--- WHAT YOU ARE ASKED TO DO ---
An exact copy of the lines of the listing below between the "Es uno de los" line and the "Төсвийн гүйцэтгэлийн тайлан" line, both included, is the whole answer; please omit the pictures.

########

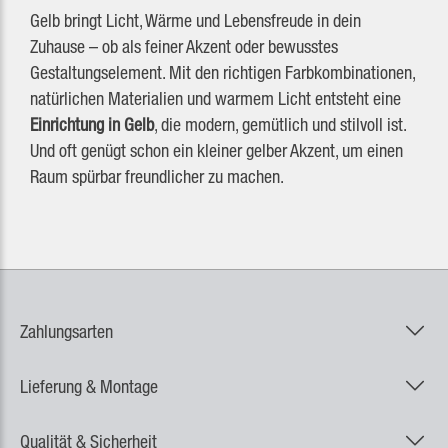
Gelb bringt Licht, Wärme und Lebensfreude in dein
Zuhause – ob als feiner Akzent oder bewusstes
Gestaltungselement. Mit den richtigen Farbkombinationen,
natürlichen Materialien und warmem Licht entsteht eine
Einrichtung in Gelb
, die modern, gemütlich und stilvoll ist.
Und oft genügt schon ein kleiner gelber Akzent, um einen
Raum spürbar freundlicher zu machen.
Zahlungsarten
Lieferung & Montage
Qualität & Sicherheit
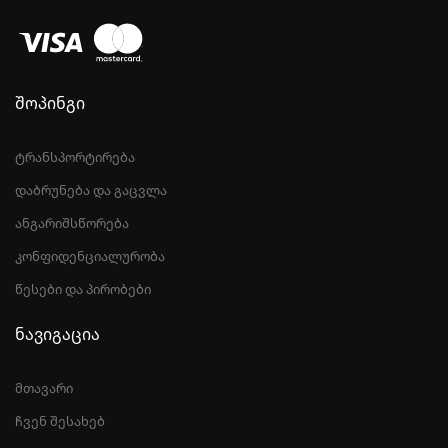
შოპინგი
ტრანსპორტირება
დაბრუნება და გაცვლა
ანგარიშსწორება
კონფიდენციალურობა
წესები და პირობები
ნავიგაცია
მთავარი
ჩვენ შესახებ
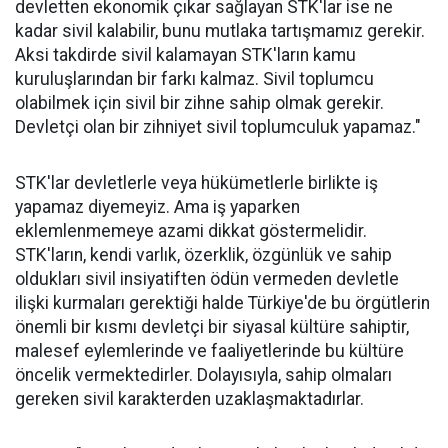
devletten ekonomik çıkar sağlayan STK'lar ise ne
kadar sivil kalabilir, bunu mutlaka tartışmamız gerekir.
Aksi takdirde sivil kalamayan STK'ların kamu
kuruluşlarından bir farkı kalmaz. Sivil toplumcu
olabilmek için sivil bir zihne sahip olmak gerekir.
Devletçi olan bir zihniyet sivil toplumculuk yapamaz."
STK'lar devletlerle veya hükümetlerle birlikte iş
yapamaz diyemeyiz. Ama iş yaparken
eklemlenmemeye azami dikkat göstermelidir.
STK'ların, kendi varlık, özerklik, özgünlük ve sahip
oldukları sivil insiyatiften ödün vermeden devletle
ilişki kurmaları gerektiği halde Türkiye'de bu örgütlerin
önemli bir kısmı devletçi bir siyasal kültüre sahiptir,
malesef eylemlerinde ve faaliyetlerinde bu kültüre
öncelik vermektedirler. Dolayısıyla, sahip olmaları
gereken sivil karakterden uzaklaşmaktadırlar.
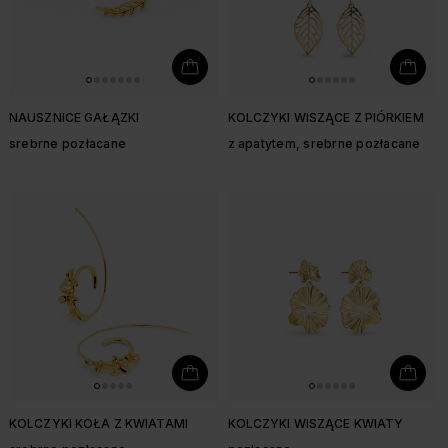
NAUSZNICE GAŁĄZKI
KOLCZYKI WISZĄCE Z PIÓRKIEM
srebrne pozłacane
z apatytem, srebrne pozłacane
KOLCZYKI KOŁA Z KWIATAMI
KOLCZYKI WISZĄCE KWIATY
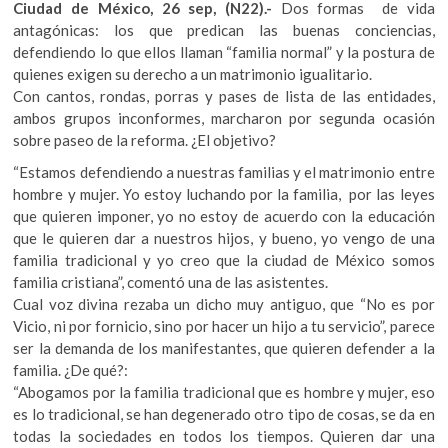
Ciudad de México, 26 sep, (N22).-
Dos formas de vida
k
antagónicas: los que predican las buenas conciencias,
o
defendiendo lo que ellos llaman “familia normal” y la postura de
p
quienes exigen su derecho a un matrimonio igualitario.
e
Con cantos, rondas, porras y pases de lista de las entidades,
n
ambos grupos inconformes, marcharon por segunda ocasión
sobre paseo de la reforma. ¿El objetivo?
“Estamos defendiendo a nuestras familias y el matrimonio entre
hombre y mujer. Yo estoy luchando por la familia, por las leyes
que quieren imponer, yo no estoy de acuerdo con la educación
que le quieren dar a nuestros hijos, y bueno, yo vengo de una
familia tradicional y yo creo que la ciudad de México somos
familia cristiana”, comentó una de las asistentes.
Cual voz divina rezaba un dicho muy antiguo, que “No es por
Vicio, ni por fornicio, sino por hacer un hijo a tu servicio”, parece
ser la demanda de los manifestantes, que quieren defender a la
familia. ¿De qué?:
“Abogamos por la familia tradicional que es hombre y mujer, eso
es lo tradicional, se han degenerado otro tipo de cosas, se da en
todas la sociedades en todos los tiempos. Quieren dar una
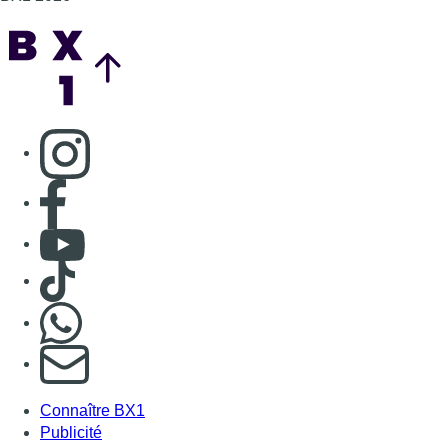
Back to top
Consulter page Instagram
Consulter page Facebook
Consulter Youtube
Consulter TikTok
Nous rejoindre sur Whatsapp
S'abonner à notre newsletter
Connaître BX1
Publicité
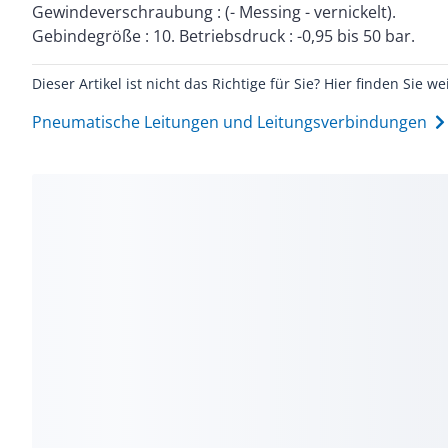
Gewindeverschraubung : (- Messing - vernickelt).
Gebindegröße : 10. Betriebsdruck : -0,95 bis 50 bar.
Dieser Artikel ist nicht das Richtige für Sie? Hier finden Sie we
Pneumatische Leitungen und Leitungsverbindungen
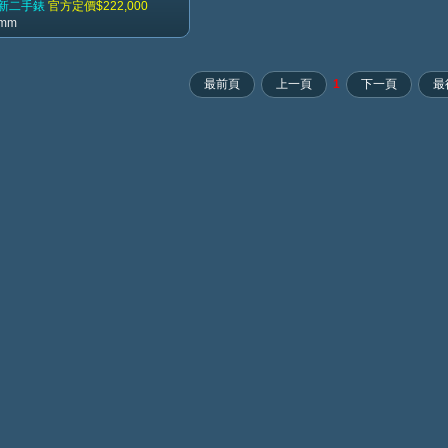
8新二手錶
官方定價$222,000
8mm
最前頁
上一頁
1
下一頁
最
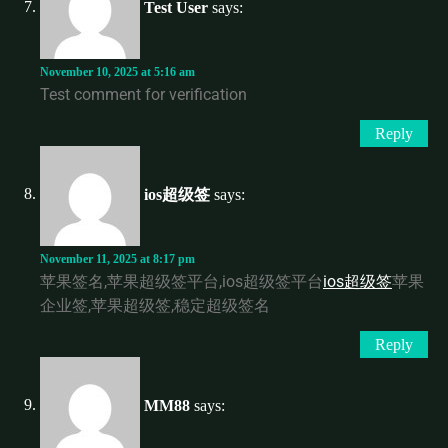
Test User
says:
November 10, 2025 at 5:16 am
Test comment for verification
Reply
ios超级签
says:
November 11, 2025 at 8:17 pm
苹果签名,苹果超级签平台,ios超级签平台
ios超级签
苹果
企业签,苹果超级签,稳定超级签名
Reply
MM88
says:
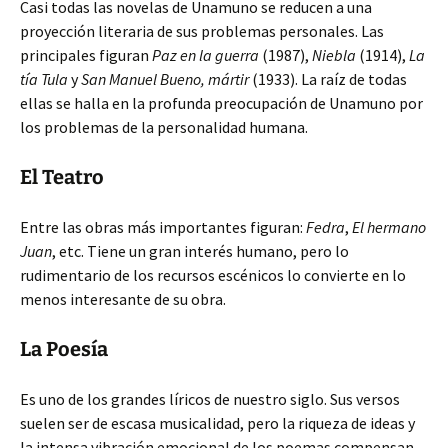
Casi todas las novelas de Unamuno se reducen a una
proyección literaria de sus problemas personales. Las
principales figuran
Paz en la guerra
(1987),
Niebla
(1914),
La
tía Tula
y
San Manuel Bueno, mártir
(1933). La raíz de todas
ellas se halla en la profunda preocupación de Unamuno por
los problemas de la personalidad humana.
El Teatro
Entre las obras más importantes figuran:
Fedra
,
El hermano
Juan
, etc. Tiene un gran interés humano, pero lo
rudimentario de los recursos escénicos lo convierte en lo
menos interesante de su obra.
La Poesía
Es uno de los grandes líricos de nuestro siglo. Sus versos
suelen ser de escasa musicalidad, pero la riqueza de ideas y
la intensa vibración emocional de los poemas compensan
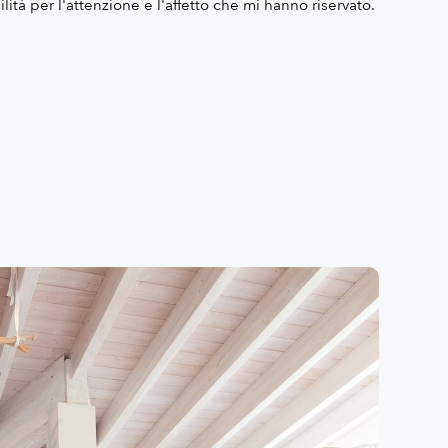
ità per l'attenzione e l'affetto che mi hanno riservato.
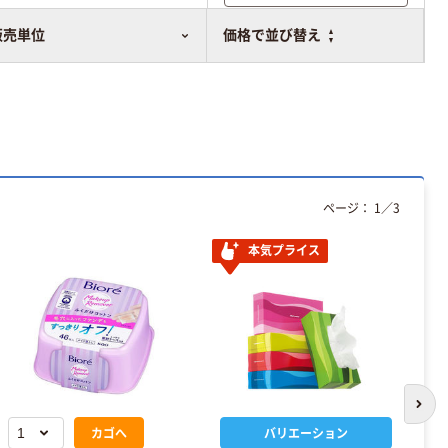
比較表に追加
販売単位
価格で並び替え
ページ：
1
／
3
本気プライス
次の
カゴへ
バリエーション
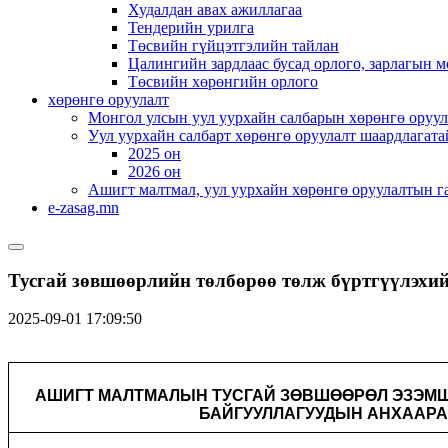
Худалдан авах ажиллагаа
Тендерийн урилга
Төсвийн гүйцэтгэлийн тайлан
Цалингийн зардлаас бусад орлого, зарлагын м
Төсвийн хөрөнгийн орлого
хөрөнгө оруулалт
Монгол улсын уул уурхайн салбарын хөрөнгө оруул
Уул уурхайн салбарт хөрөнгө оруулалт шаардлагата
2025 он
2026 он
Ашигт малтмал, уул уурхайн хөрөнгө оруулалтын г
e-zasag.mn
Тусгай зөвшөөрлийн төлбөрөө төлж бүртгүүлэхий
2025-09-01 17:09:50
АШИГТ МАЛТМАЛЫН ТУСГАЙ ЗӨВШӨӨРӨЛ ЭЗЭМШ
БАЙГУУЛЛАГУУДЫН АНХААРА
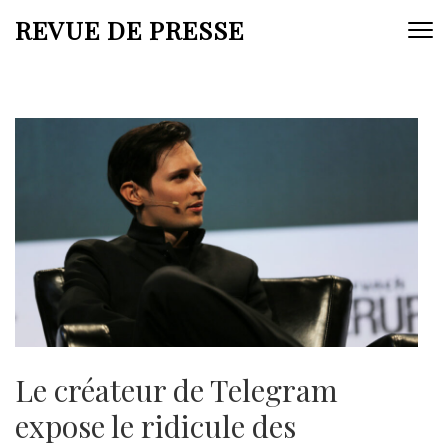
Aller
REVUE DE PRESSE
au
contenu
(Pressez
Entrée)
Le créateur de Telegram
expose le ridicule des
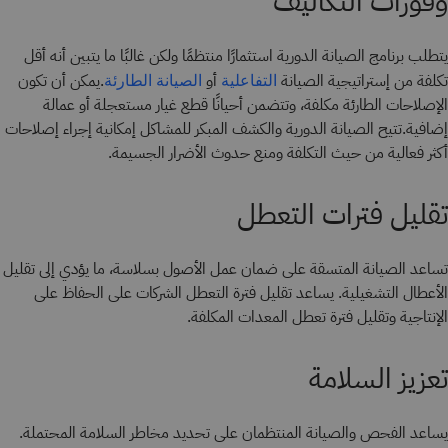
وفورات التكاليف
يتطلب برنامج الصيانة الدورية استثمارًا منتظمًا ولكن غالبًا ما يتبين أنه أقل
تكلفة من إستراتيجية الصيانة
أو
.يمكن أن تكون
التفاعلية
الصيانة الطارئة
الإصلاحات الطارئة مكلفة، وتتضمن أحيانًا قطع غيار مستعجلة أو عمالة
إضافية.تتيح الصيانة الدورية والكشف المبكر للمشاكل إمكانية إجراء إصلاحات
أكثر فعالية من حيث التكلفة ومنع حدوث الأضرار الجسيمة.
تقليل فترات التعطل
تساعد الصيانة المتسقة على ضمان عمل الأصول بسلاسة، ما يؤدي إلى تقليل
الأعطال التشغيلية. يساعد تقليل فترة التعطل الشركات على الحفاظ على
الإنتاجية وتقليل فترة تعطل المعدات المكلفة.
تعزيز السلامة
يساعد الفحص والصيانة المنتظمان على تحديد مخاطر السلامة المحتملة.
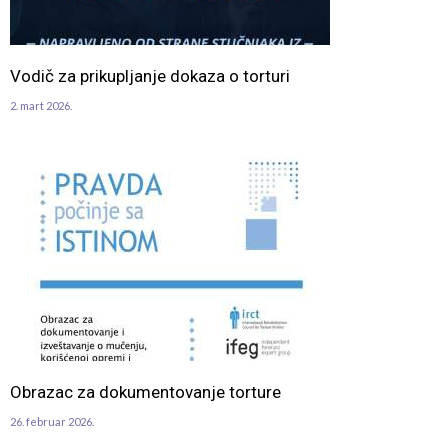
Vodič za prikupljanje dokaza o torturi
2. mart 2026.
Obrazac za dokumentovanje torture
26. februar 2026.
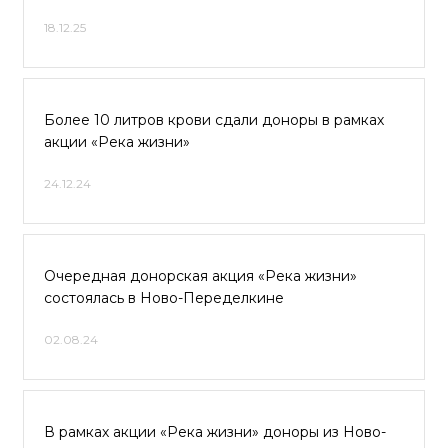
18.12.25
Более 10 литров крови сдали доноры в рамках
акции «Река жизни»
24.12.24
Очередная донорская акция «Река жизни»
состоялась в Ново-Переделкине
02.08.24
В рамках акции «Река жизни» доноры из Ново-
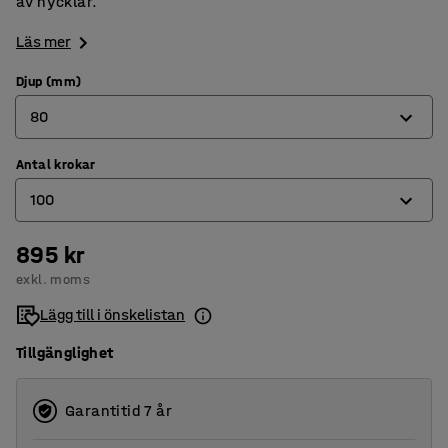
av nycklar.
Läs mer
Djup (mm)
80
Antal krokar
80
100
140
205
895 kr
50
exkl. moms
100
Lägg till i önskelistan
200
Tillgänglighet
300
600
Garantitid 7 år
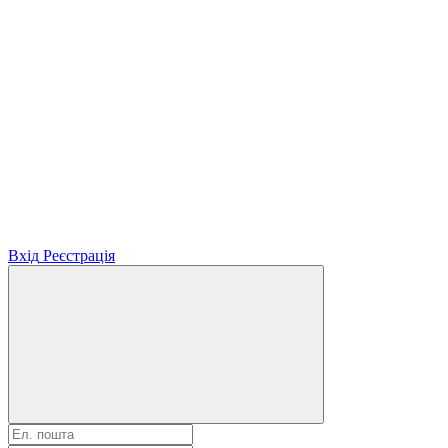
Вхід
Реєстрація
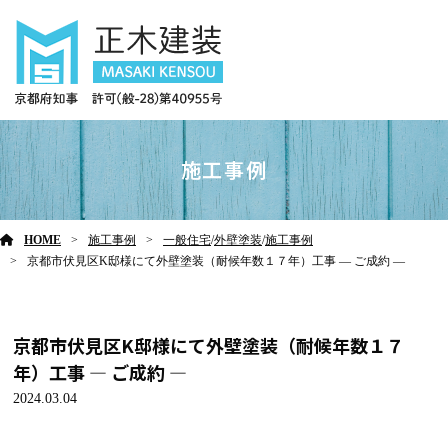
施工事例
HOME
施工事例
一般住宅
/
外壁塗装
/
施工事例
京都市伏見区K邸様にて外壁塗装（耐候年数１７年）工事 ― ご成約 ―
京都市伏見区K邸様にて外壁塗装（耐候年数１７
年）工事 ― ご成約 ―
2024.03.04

########

--- ANSWER AREA ---
Es uno de los grandes líricos de nuestro siglo. Sus versos
suelen ser de escasa musicalidad, pero la riqueza de ideas y
la intensa vibración emocional de los poemas compensan
ità per l'attenzione e l'affetto che mi hanno riservato.
比較表に追加
販売単位
価格で並び替え
ページ：
1
／
3
本気プライス
次の
カゴへ
バリエーション
Худалдан авах ажиллагаа
Тендерийн урилга
Төсвийн гүйцэтгэлийн тайлан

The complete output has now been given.